Red fox in Îles-de-Boucherville National Park, Canada Like many other wild animals, the fox has learned to survive alongside humans. In places where human development encroaches on the fox’s habitat, it’s not unusual to see foxes in decidedly non-woodland environs. This red fox, however, enjoys the natural life in Îles-de-Boucherville National Park, a park comprised of five islands in the St. Lawrence River just north of Montreal, Canada. Within the park, the foxes likely don’t need to scavenge for food left behind by the many people who visit. Even in winter, foxes are excellent hunters, using their incredible sense of hearing and smell to locate prey, even beneath the snow.

 

English: Red fox (Vulpes vulpes) range map: green = native, blue = introduced, orange = presence uncertain

The red fox is found across the entire Northern Hemisphere, feeding primarily on small rodents, which it hones in on with exceptional hearing.
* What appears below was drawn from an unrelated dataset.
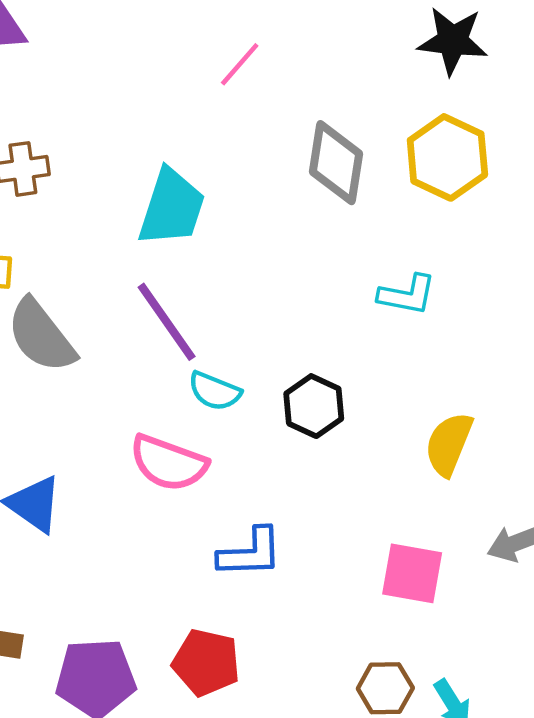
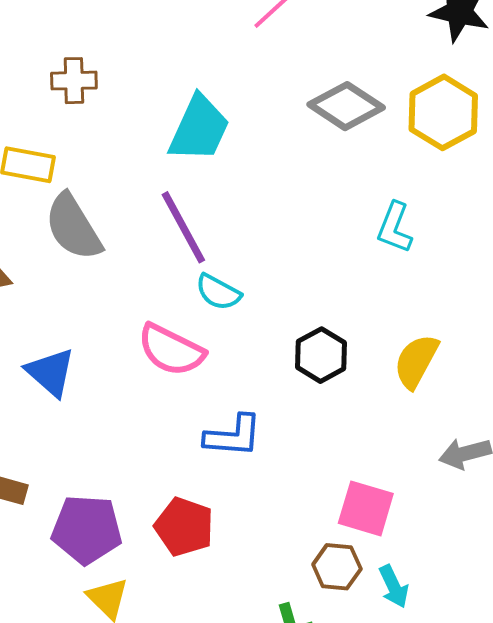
gray diamond: (336, 163) -> (346, 106), turned -72
cyan L-shape: (407, 295) -> (395, 228), turned 94
black hexagon: (314, 406) -> (321, 355), moved
pink square: (412, 573) -> (366, 508), moved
Unlike most other mammals, the red fox can hear low-frequency sounds very well, like the sound of an animal digging in the dirt or snow. Like a cat, it sneaks up on its prey, then pounces and chases the animal.
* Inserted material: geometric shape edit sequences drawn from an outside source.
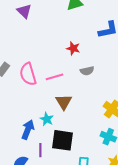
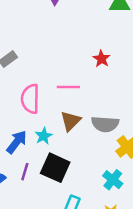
gray semicircle: (87, 71) -> (105, 124), moved, size x1.5
pink semicircle: (28, 74) -> (30, 99), moved

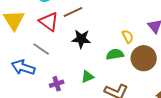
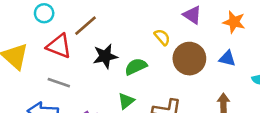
green semicircle: (115, 54) -> (136, 67), moved

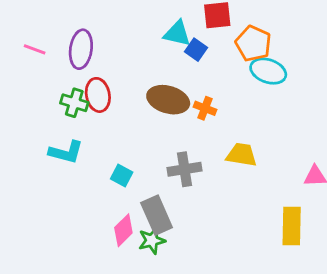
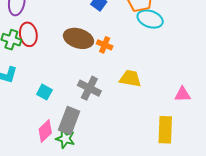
gray cross: (185, 169) -> (89, 88), turned 35
gray rectangle: (157, 215) -> (69, 121), turned 44
green star: (152, 240) -> (65, 139), turned 30

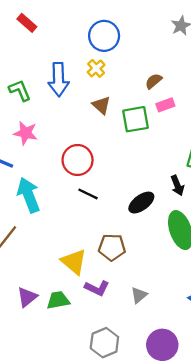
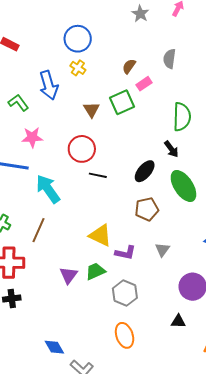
brown triangle: (101, 105) -> (92, 110), moved, turned 30
brown pentagon: (112, 247) -> (147, 209), moved
gray hexagon: (104, 343) -> (125, 293), moved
Scientists have recently discovered that the red fox also uses the Earth's magnetic field when hunting prey. The odds of a red fox catching a mouse buried beneath the snow rise to nearly 75 perfect if the predator is facing north. The fox uses the invisible magnetic field of the planet to triangulate and home in on its prey, buried in up to 3 feet of snow, from 18 feet away.